# [What you will do]
Lines from the opening of the material through the line containing "для водорода" must be duplicated word for word. Pictures are not.

# [Records for the task]
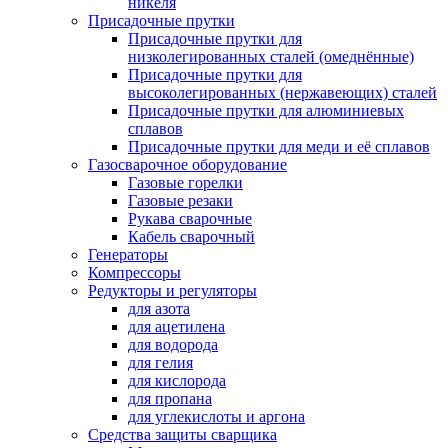
никеля
Присадочные прутки
Присадочные прутки для
низколегированных сталей (омеднённые)
Присадочные прутки для
высоколегированных (нержавеющих) сталей
Присадочные прутки для алюминиевых
сплавов
Присадочные прутки для меди и её сплавов
Газосварочное оборудование
Газовые горелки
Газовые резаки
Рукава сварочные
Кабель сварочный
Генераторы
Компрессоры
Редукторы и регуляторы
для азота
для ацетилена
для водорода
для гелия
для кислорода
для пропана
для углекислоты и аргона
Средства защиты сварщика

# [Your response]
никеля
Присадочные прутки
Присадочные прутки для
низколегированных сталей (омеднённые)
Присадочные прутки для
высоколегированных (нержавеющих) сталей
Присадочные прутки для алюминиевых
сплавов
Присадочные прутки для меди и её сплавов
Газосварочное оборудование
Газовые горелки
Газовые резаки
Рукава сварочные
Кабель сварочный
Генераторы
Компрессоры
Редукторы и регуляторы
для азота
для ацетилена
для водорода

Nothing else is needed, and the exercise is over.